Suchmaske % SuM % Portal % MeS
B Default (Ein-Feld-Suche) 100% 88% 67%
B Advanced 100% 88% 33%
D Exponiert platziert-D 95% 54% 100%
D Eindeutige Benennung der Bedienelemente und Felder -D 86% 83% 78%
D Klare Filterfunktionen-D 71% 50% 56%
D Hilfe leicht erreichbar-D 57% 71% 56%

Tabelle 2 Kriterienrubrik Suchmaske

4.2. Suchfunktionen

Von dem differenziert betrachteten Kriterium boolesche Operatoren wurden zumindest AND, OR und NOT von fast allen Suchmaschinenanbietern unterstützt. Auch die Möglichkeit nach Phrasen zu suchen ist hier sehr weit verbreitet. Die Möglichkeit komplexere Suchanfragen durch Klammersetzung zu konstruieren wird hingegen von weniger als der Hälfte angeboten. Teilweise ist die Kombination der Operatoren nur Mithilfe eines Webformulars möglich, was die Konstruktion komplexerer Anfragen ebenfalls weiter einschränkt. Dennoch kann die Unterstützung der booleschen Operatoren bei den originären Suchmaschinenanbietern als Quasistandard angesehen werden.

Unter den Portalanbietern unterstützt keiner die Möglichkeit der Klammersetzung. Teilweise wird außer dem AND auch nur ein OR oder ein NOT angeboten. Gleiches trifft auf die untersuchten Metasuchmaschinen zu.

Abstandsoperatoren (hier nur der NEAR-Operator) werden nur von zwei Suchmaschinen unterstützt. Da keine von beiden zu den bekannten Trefferlieferanten der Portalanbieter gehört, konnten wir in dieser Klasse auch keine Unterstützung von Abstandsoperatoren feststellen.

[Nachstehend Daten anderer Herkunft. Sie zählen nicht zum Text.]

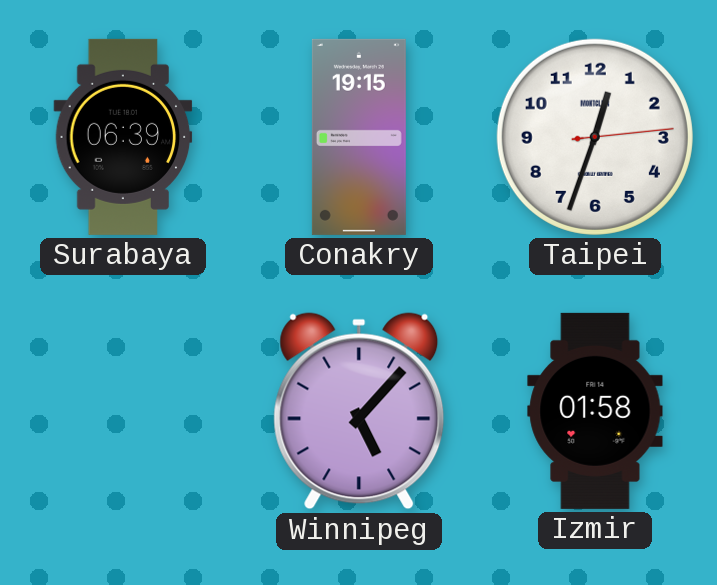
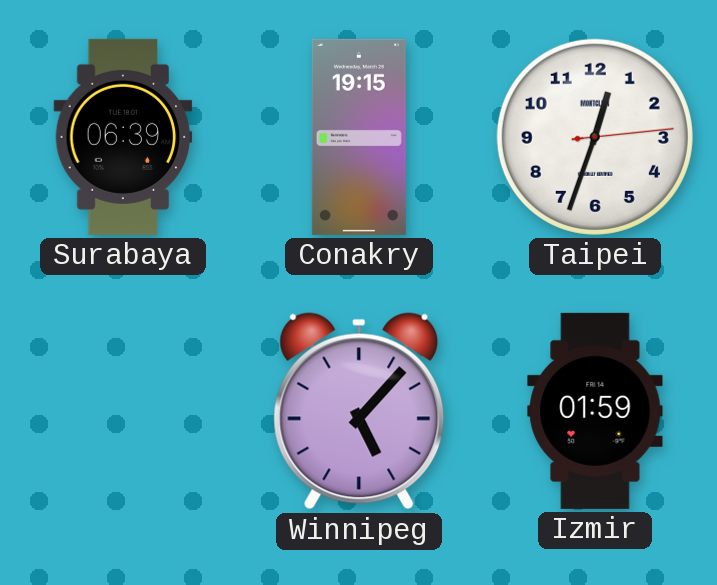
Izmir: 01:58 -> 01:59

Weitere Quasistandards in der Klasse Suchmaschinen stellten die Feldsuche (Titel, URL etc.), sowie die Filterung nach Regionen (im Beobachtungszeitraum oftmals die Benennung für Domainfilter der Länderdomains wie .de), nach Sprachen und nach Zeiträumen. Letzteres bezieht sich allerdings auf das Erstellungsdatum und /oder das Datum der Aufnahme in den Index und sagt somit nichts über das Alter der Information aus.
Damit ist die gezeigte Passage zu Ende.